Headlight Safety Standards Being Raised

New Regulations on Headlight Safety 

The National Highway Traffic Safety Administration (NHTSA) is currently writing rules to establish new standards regarding headlight safety. People are eagerly awaiting these new regulations, which will improve drivers visibility in the dark. It is just a matter of time until automakers and consumers receive the rules that will legalize the car technology in the United States. The technology required to construct higher-quality headlights is already accessible in other parts of the world, such as Europe and Canada. In addition to the advancements made in lighting technology, the NHTSA is implementing stricter testing procedures for car manufacturers.

Information on Adaptive Driving Beams

In Europe, numerous countries currently operate this new headlight technology, called adaptive driving beams (ADBs). With ADBs, oncoming motorists do not have to worry about the blinding effect of bright headlights that many of U.S. drivers are all too familiar with. ADB headlights ensure that your headlights do not point upwards towards the eyes of other motorists and instead illuminate street signs, pedestrians, and other things on the road.

ADB Headlight Features

ADB headlights consist of full-time high beams, LED lights, and systems that are structured to make the headlights focus on potential obstacles on the sides of the road. Another fantastic feature of ADBs is their use of digital cameras, which are meant to detect approaching vehicles and control the LED lights. This software can turn selected LED lights on or off and are supposed to have the lifetime of a car.

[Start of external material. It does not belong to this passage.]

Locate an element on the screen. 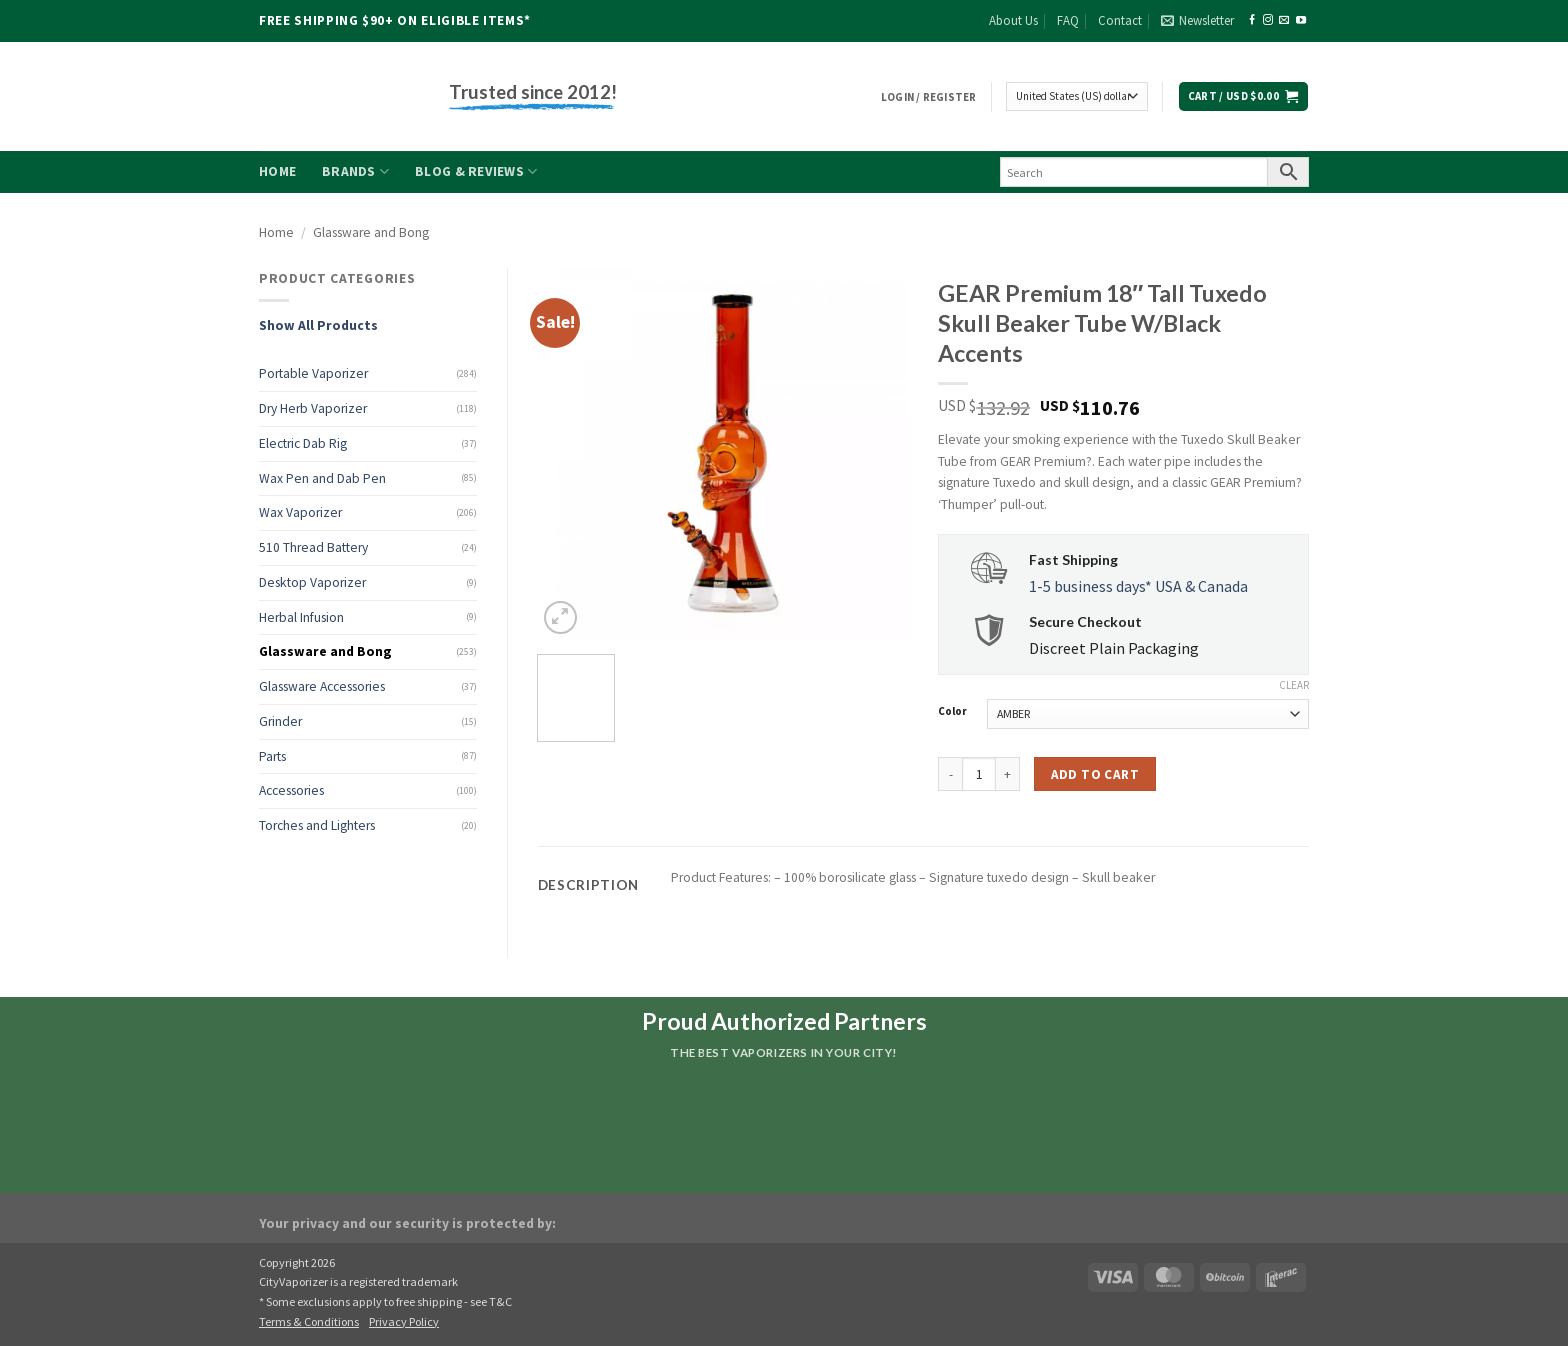  Wax Vaporizer is located at coordinates (300, 512).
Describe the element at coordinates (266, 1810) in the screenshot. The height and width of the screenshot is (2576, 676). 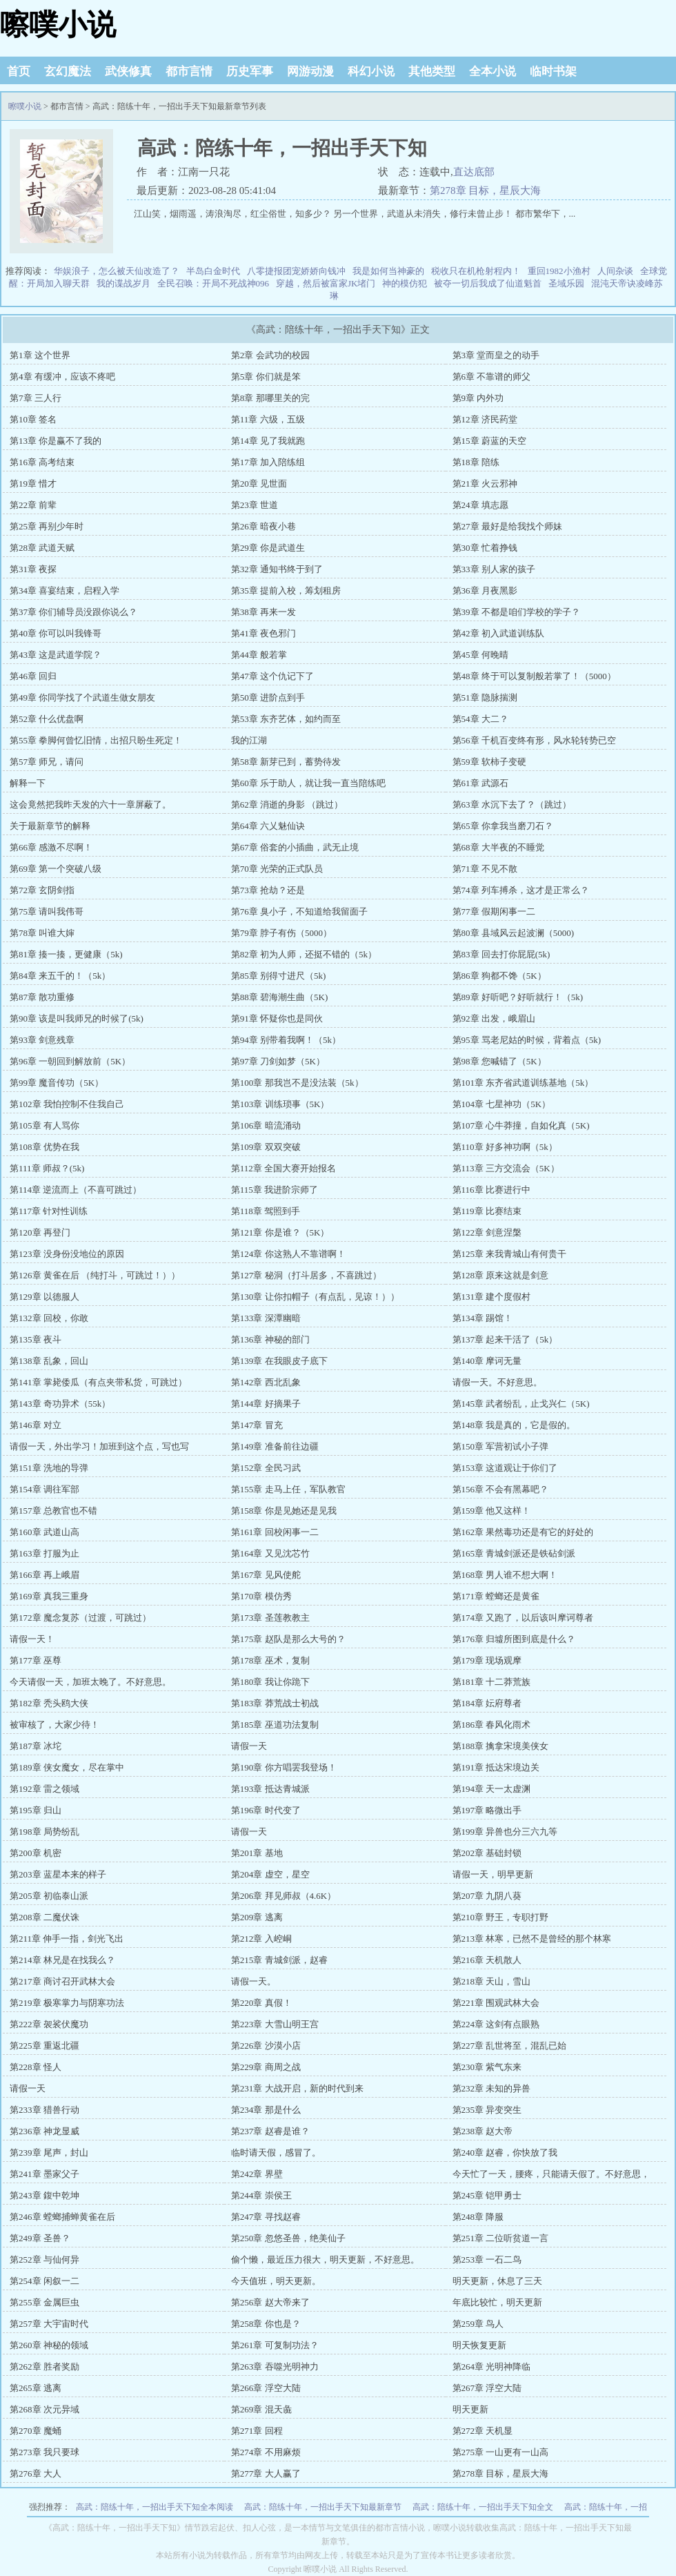 I see `第196章 时代变了` at that location.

According to Jennifer Stockburger, head of Consumer Reports headlight test program, traditional low beam headlights do not always provide a sufficient amount of illumination for motorists. Lack of lighting can reduce a driver’s visibility of their surroundings and therefore makes them more vulnerable to hitting other cars, pedestrians, animals, or other obstacles. It has been suggested that using high beams could solve the illumination issue. However, most drivers (64% according to a new survey) don’t regularly use their high beams.

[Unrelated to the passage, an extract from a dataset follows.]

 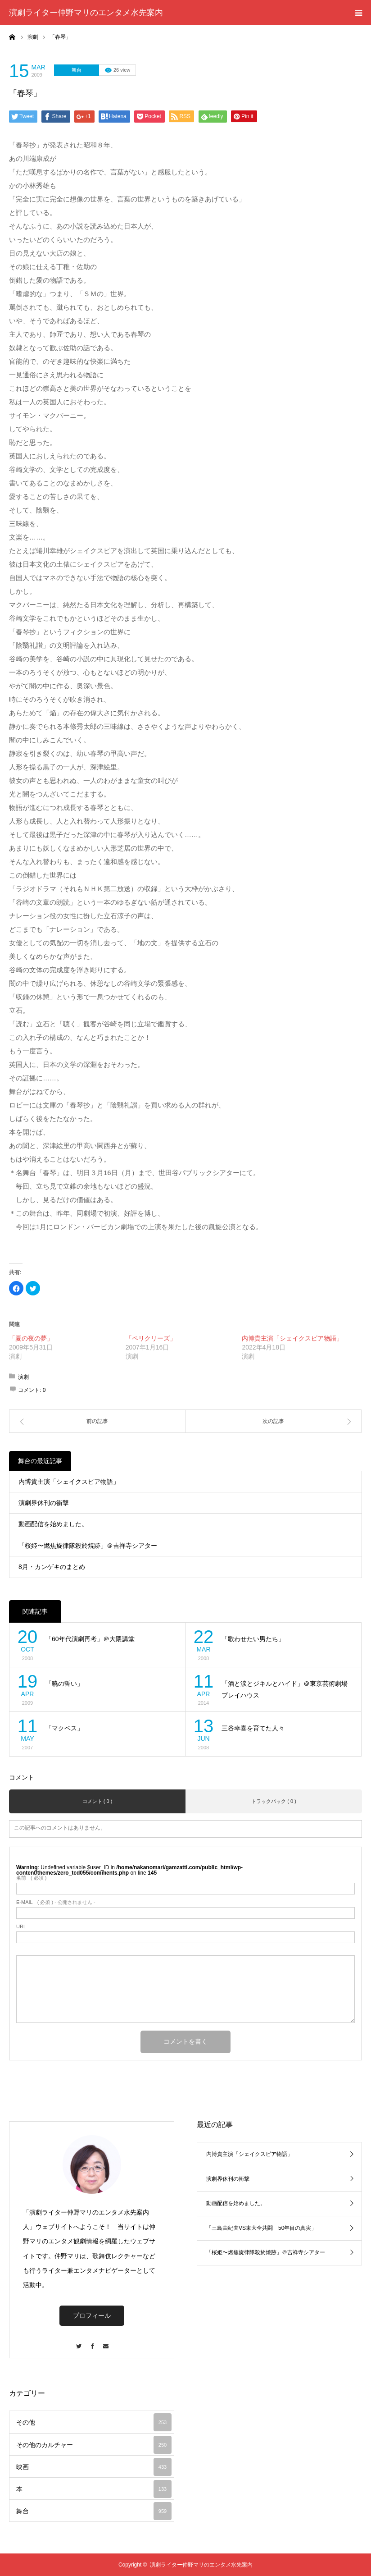 What do you see at coordinates (253, 1728) in the screenshot?
I see `三谷幸喜を育てた人々` at bounding box center [253, 1728].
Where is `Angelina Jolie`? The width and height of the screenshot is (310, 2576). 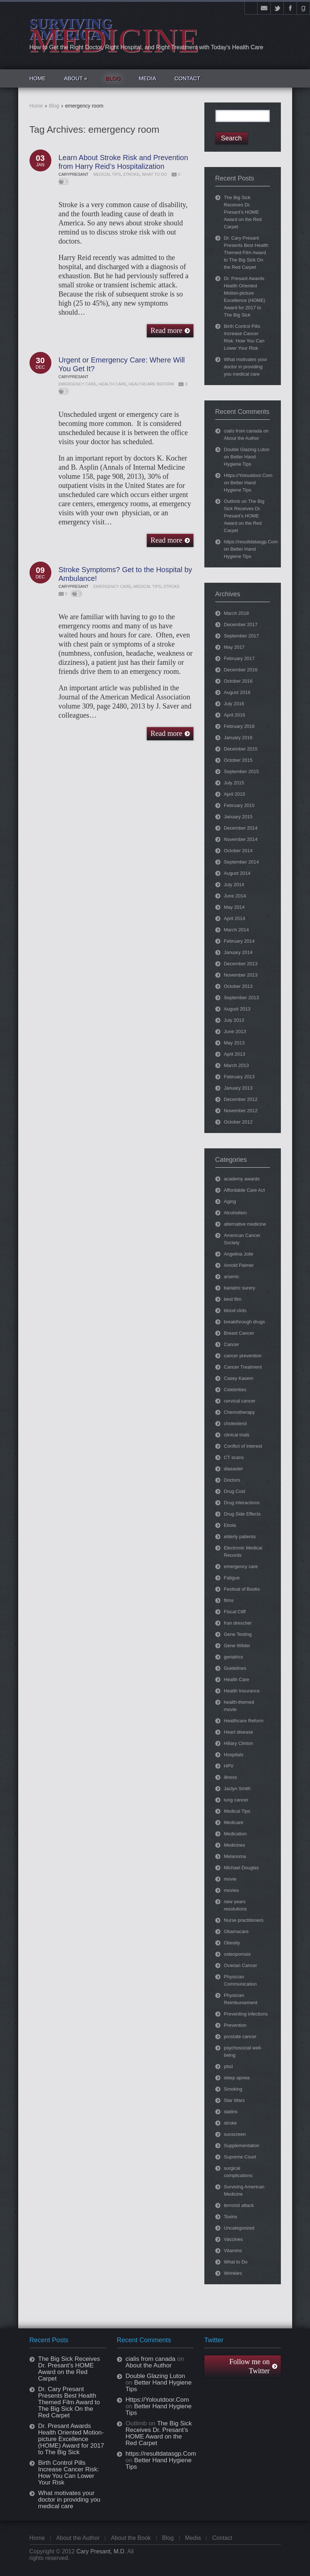 Angelina Jolie is located at coordinates (239, 1254).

Watch YouTube Video: LED Array Adaptive High Beam System. The animated video below demonstrates the newly developed LED adaptive high beam headlights and compares it to conventional headlights.

Nighttime Driving Tips

While we wait for the day where ADB lights are legal in the U.S., there are things you can do today to increase your safety on roads at night. Using the high beam headlights while you’re driving at night is recommended. Also, be mindful of the appropriate times to turn them off to avoid excessive glare for approaching drivers. The additional illumination that high beams provide could be the difference between hitting the brake on time and reacting too late. Use your best judgment while you are driving.